Margaux me tira de ma contemplation en prenant ma main. La masse humaine se resserrait autour de nous.

« Poussez avec vos coudes », nous conseilla-t-elle.

Un milicien tint à nous fouiller. Je jetai un regard alerte à Romain qui me répondit d'un sourire trop large. Il passa avant moi et on l'autorisa à pénétrer l'avenue. Je remarquai alors la lourdeur dans la poche intérieure de ma robe, il y avait laissé le revolver. Le milicien passa ses mains sous mes aisselles, contre ma taille puis sur mes cuisses. Je poussai un cri de désapprobation. Le milicien pinça les lèvres et me laissa passer.

Nous nous faufilâmes parmi la foule. Quelques communards se portaient bien, aux balcons d'anciens hôtels particuliers.

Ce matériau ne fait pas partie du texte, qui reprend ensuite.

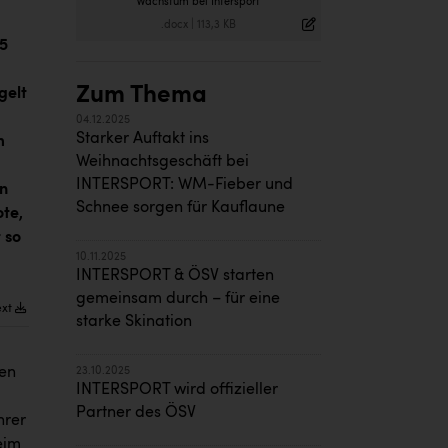
Wachstum bei Intersport
.docx
|
113,3 KB
25
Zum Thema
gelt
04.12.2025
Starker Auftakt ins
m
Weihnachtsgeschäft bei
INTERSPORT: WM-Fieber und
nn
Schnee sorgen für Kauflaune
ote,
 so
10.11.2025
INTERSPORT & ÖSV starten
gemeinsam durch – für eine
ext
starke Skination
ren
23.10.2025
INTERSPORT wird offizieller
Partner des ÖSV
hrer
eim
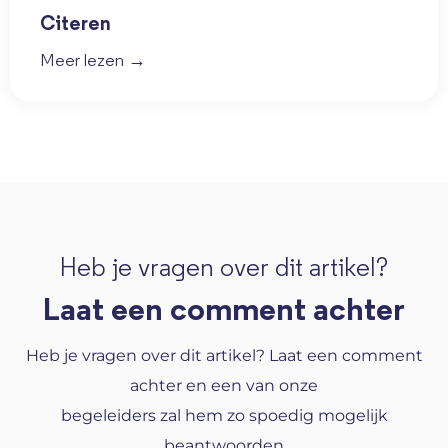
Citeren
Meer lezen →
Heb je vragen over dit artikel?
Laat een comment achter
Heb je vragen over dit artikel? Laat een comment
achter en een van onze
begeleiders zal hem zo spoedig mogelijk
beantwoorden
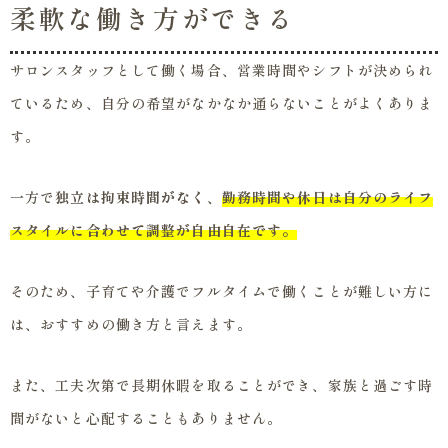
柔軟な働き方ができる
サロンスタッフとして働く場合、営業時間やシフトが決められ
ているため、自分の希望がなかなか通らないことがよくありま
す。
一方で
独立は拘束時間がなく、
勤務時間や休日は自分のライフ
スタイルに合わせて調整が自由自在です。
そのため、子育てや介護でフルタイムで働くことが難しい方に
は、おすすめの働き方と言えます。
また、工夫次第で長期休暇を取ることができ、家族と過ごす時
間がないと心配することもありません。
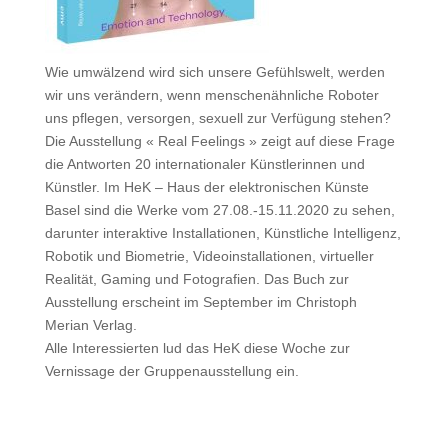
Wie umwälzend wird sich unsere Gefühlswelt, werden
wir uns verändern, wenn menschenähnliche Roboter
uns pflegen, versorgen, sexuell zur Verfügung stehen?
Die Ausstellung « Real Feelings » zeigt auf diese Frage
die Antworten 20 internationaler Künstlerinnen und
Künstler. Im HeK – Haus der elektronischen Künste
Basel sind die Werke vom 27.08.-15.11.2020 zu sehen,
darunter interaktive Installationen, Künstliche Intelligenz,
Robotik und Biometrie, Videoinstallationen, virtueller
Realität, Gaming und Fotografien. Das Buch zur
Ausstellung erscheint im September im Christoph
Merian Verlag.
Alle Interessierten lud das HeK diese Woche zur
Vernissage der Gruppenausstellung ein.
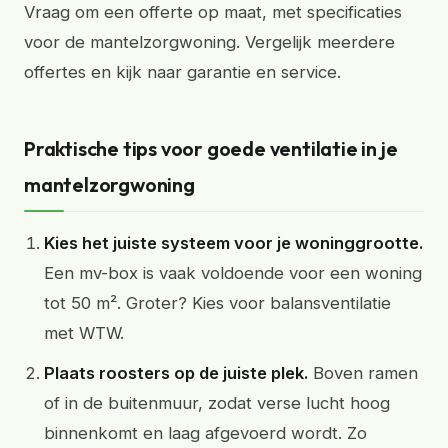
Vraag om een offerte op maat, met specificaties
voor de mantelzorgwoning. Vergelijk meerdere
offertes en kijk naar garantie en service.
Praktische tips voor goede ventilatie in je
mantelzorgwoning
Kies het juiste systeem voor je woninggrootte.
Een mv-box is vaak voldoende voor een woning
tot 50 m². Groter? Kies voor balansventilatie
met WTW.
Plaats roosters op de juiste plek.
Boven ramen
of in de buitenmuur, zodat verse lucht hoog
binnenkomt en laag afgevoerd wordt. Zo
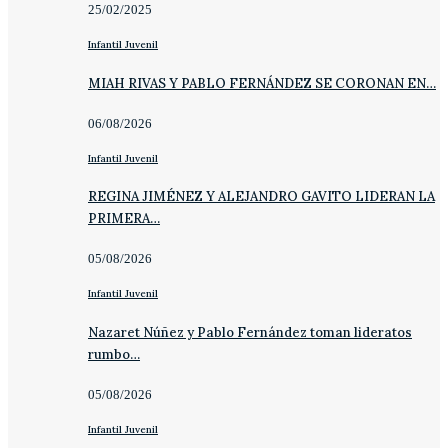
25/02/2025
Infantil Juvenil
MIAH RIVAS Y PABLO FERNÁNDEZ SE CORONAN EN…
06/08/2026
Infantil Juvenil
REGINA JIMÉNEZ Y ALEJANDRO GAVITO LIDERAN LA
PRIMERA…
05/08/2026
Infantil Juvenil
Nazaret Núñez y Pablo Fernández toman lideratos
rumbo…
05/08/2026
Infantil Juvenil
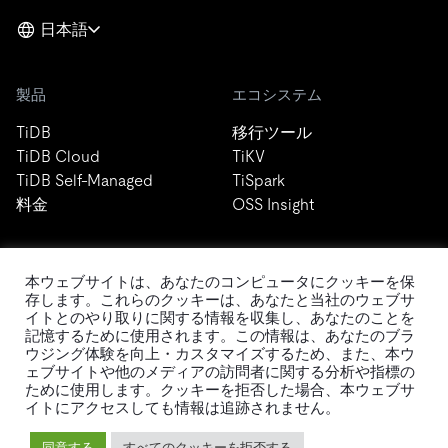
日本語
製品
エコシステム
TiDB
移行ツール
TiDB Cloud
TiKV
TiDB Self-Managed
TiSpark
料金
OSS Insight
リソース
会社概要
本ウェブサイトは、あなたのコンピュータにクッキーを保
存します。これらのクッキーは、あなたと当社のウェブサ
ブログ
会社案内
イトとのやり取りに関する情報を収集し、あなたのことを
記憶するために使用されます。この情報は、あなたのブラ
イベント
ニュース
ウジング体験を向上・カスタマイズするため、また、本ウ
ドキュメント
キャリア
ェブサイトや他のメディアの訪問者に関する分析や指標の
Developer Guide
お問い合わせ
ために使用します。クッキーを拒否した場合、本ウェブサ
イトにアクセスしても情報は追跡されません。
FAQ
パートナー
サポート
Trust Hub
同意する
すべてのクッキーを拒否する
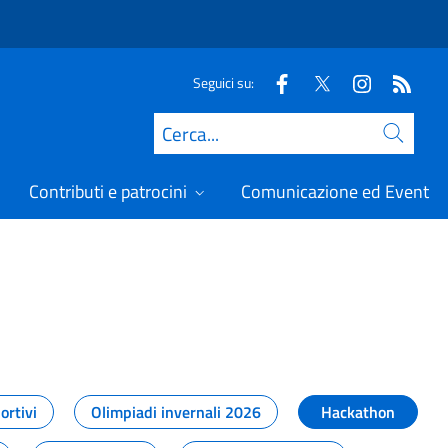
Seguici su:
Cerca
Contributi e patrocini
Comunicazione ed Eventi
t
ortivi
Olimpiadi invernali 2026
Hackathon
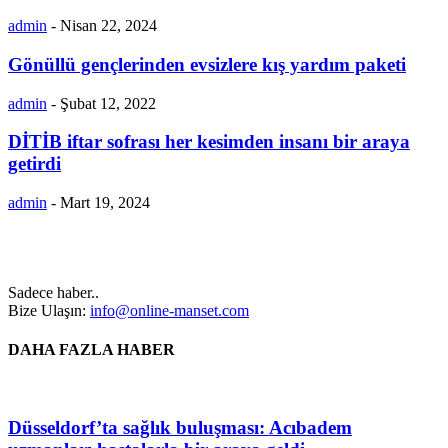
admin
-
Nisan 22, 2024
Gönüllü gençlerinden evsizlere kış yardım paketi
admin
-
Şubat 12, 2022
DİTİB iftar sofrası her kesimden insanı bir araya
getirdi
admin
-
Mart 19, 2024
Sadece haber..
Bize Ulaşın:
info@online-manset.com
DAHA FAZLA HABER
Düsseldorf’ta sağlık buluşması: Acıbadem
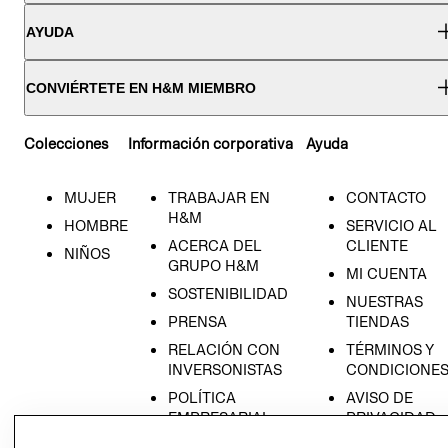
AYUDA
CONVIÉRTETE EN H&M MIEMBRO
Colecciones
Información corporativa
Ayuda
MUJER
TRABAJAR EN
CONTACTO
H&M
HOMBRE
SERVICIO AL
ACERCA DEL
CLIENTE
NIÑOS
GRUPO H&M
MI CUENTA
SOSTENIBILIDAD
NUESTRAS
PRENSA
TIENDAS
RELACIÓN CON
TÉRMINOS Y
INVERSONISTAS
CONDICIONE
POLÍTICA
AVISO DE
EMPRESARIAL
PRIVACIDAD
GIFT CARD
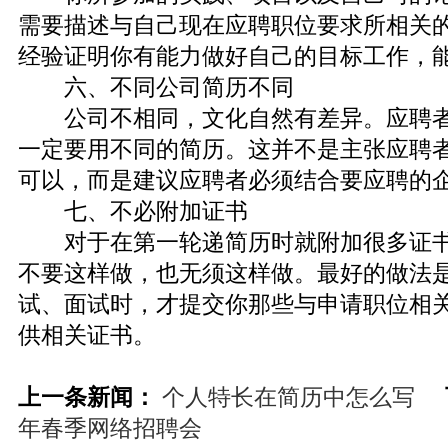
需要描述与自己现在应聘职位要求所相关
经验证明你有能力做好自己的目标工作，
六、不同公司简历不同
公司不相同，文化自然有差异。应聘者
一定要用不同的简历。这并不是主张应聘
可以，而是建议应聘者必须结合要应聘的
七、不必附加证书
对于在第一轮递简历时就附加很多证书
不要这样做，也无须这样做。最好的做法
试、面试时，才提交你那些与申请职位相
供相关证书。
上一条新闻：
个人特长在简历中怎么写
年春季网络招聘会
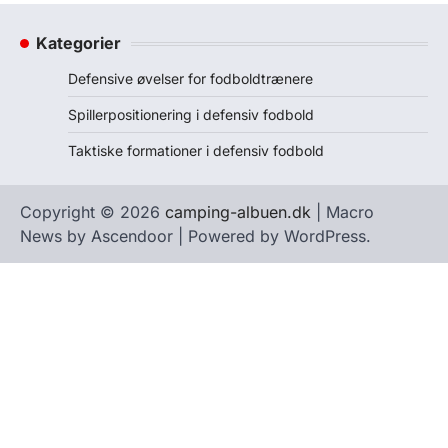
Kategorier
Defensive øvelser for fodboldtrænere
Spillerpositionering i defensiv fodbold
Taktiske formationer i defensiv fodbold
Copyright © 2026
camping-albuen.dk
| Macro
News by
Ascendoor
| Powered by
WordPress
.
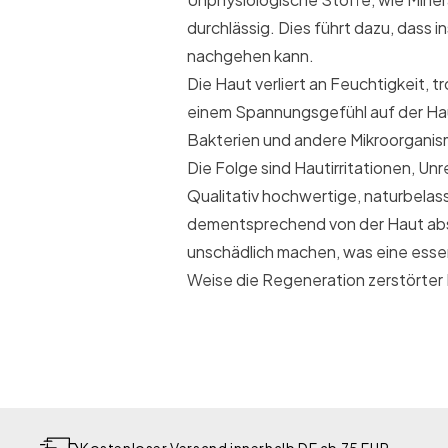
durchlässig. Dies führt dazu, dass
nachgehen kann.
Die Haut verliert an Feuchtigkeit, 
einem Spannungsgefühl auf der Hau
Bakterien und andere Mikroorganism
Die Folge sind Hautirritationen, Un
Qualitativ hochwertige, naturbela
dementsprechend von der Haut absor
unschädlich machen, was eine essenz
Weise die Regeneration zerstörter
Kostenloser Versand innerhalb DE ab 75 EUR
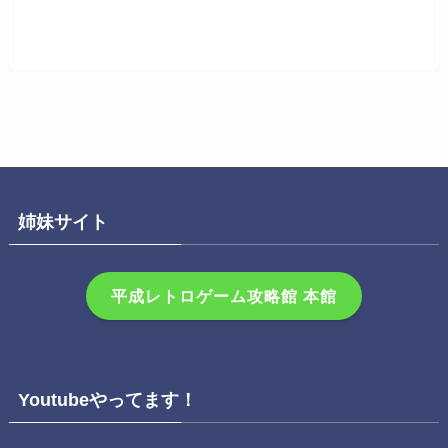
姉妹サイト
平成レトロゲーム攻略館 本館
Youtubeやってます！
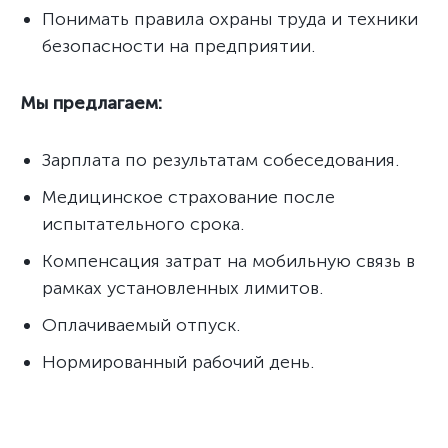
Понимать правила охраны труда и техники
безопасности на предприятии.
Мы предлагаем:
Зарплата по результатам собеседования.
Медицинское страхование после
испытательного срока.
Компенсация затрат на мобильную связь в
рамках установленных лимитов.
Оплачиваемый отпуск.
Нормированный рабочий день.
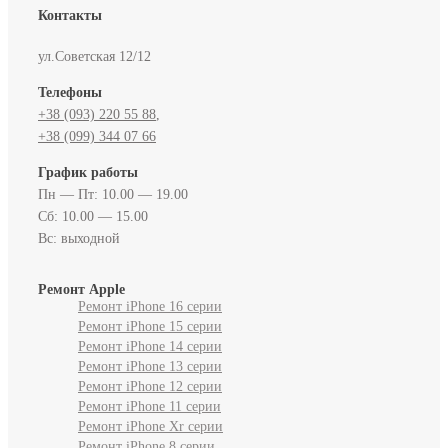
Контакты
ул.Советская 12/12
Телефоны
+38 (093) 220 55 88‬
,
+38 (099) 344 07 66
График работы
Пн — Пт: 10.00 — 19.00
Сб: 10.00 — 15.00
Вс: выходной
Ремонт Apple
Ремонт iPhone 16 серии
Ремонт iPhone 15 серии
Ремонт iPhone 14 серии
Ремонт iPhone 13 серии
Ремонт iPhone 12 серии
Ремонт iPhone 11 серии
Ремонт iPhone Xr серии
Ремонт iPhone 8 серии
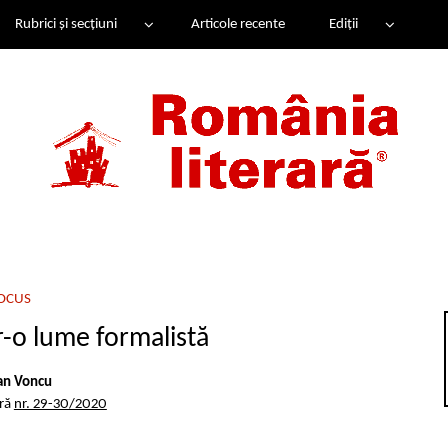
Rubrici și secțiuni
Articole recente
Ediții
OCUS
r-o lume formalistă
an Voncu
ară
nr. 29-30/2020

Margaux nous obtînt une place contre les grilles. J'étais la plus petite, on me laissa poser mes pieds sur la barrière. Romain était dans mon dos. Nous patientâmes quatre heures ainsi.

Soudain, les cavaliers de l'ancienne garde républicaine firent leur apparition, arborant le nouveau blason de Paris. Puis, un régiment d'infanterie incomplet défila, tous vêtus de leur uniforme de cérémonie. L'un d'entre eux portait la flamme du soldat inconnu, que l'on rallumerait aujourd'hui après deux ans d'extinction.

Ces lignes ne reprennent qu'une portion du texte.